Testosterone in HVC regulates song stereotypy and complexity but not energy
T treatment had significant effects on multiple features of song stereotypy and acoustic structure (Fig. 5; eF(2,19) ≥ 4.57, p < 0.05 for all). T in HVC increased the stereotypy of songs in birds that also had T in their POM to levels that were indistinguishable from birds with T acting globally (Fig. 5B–F). The measures of stereotypy of songs produced by these two groups were about twice as high compared with birds with T solely in their POM. Measures of song complexity, such as bandwidth variance and maximum frequency variance, were also enhanced by T in the HVC of birds with T in their POM, but not to the full level seen in PER-T birds (Fig. 5G,H). T in POM did not activate these complexity measures of song to the levels of songs produced by PER-T birds. However, neither T in POM nor T in POM plus HVC was able to enhance the energy of songs to the level of PER-T birds; indeed, PER-T birds sang songs that were about three times as loud as in the two other groups (Fig. 5I).
Confirming previous findings, T in POM enhanced the song rate to the levels of birds with T acting globally (eF(2,28) = 5.81, p < 0.05; PER-T versus POM-T, p = 0.41; PER-T and POM-T vs POM-NO T birds, p < 0.05).
Testosterone and singing activity modulate song control nuclei volumes
There was a significant effect of treatment on HVC volume (Fig. 6A; fF(4,26) = 7.14, p < 0.05) and an interaction between treatment and implant side (fF(1,4) = 3.22, p < 0.05), but no effect of implant side (fF(1,26) = 1.53, p = 0.23).
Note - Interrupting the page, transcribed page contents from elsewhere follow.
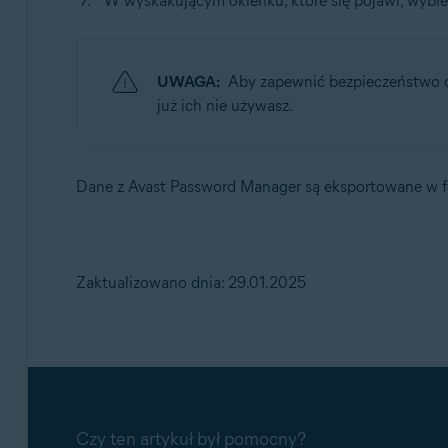
W wyskakującym okienku, które się pojawi, wybie
UWAGA:
Aby zapewnić bezpieczeństwo da
już ich nie używasz.
Dane z Avast Password Manager są eksportowane w f
Zaktualizowano dnia: 29.01.2025
Czy ten artykuł był pomocny?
PER-T, HVC-POM T, and POM-T birds had larger HVC volumes compared with HVC-POM NO T birds (Tukey’s test, p < 0.05 for all comparisons) and did not differ from one another (p ≥ 0.73 for all comparisons). HVC-T birds did not differ compared with HVC-POM NO T birds but also did not differ compared with all the other groups (p = 0.15 and p ≥ 0.19, respectively). Planned comparisons (see Materials and Methods) showed in the HVC-T group that the ipsilateral HVC was larger than the contralateral side (t(4) = 2.90, p < 0.05), but in the HVC-POM T group this hemispheric difference was not observed (t(6) = 1.55, p = 0.12)
Similar results were obtained for RA. Treatment significantly affected RA volumes (Fig. 6B; gF(4,26) = 3.03, p < 0.05), but an effect of implant side (gF(1,26) = 0.22, p = 0.88; and a significant interaction, gF(1,4) = 1.41, p = 0.25) was not detected. Tukey’s tests revealed that PER-T, HVC-POM T, POM-T, and HVC-T birds were not different (p ≥ 0.62 for all comparisons). PER-T birds had significantly different RA volumes compared with HVC-POM NO T birds (p = 0.02); HVC-POM-T and POM-T birds, however, were not different compared with HVC-POM NO T birds (p = 0.19 and p = 0.18, respectively). HVC-T birds were again not different from any of the other groups (p ≥ 0.26 for all comparisons). However, a planned comparison showed that birds implanted with T in their HVC unilaterally had larger RA volumes on the ipsilateral side compared with the contralateral side (t(4) =8.91, p < 0.05), which was not observed for HVC-POM T birds (t(6) = 0.65, p = 0.54).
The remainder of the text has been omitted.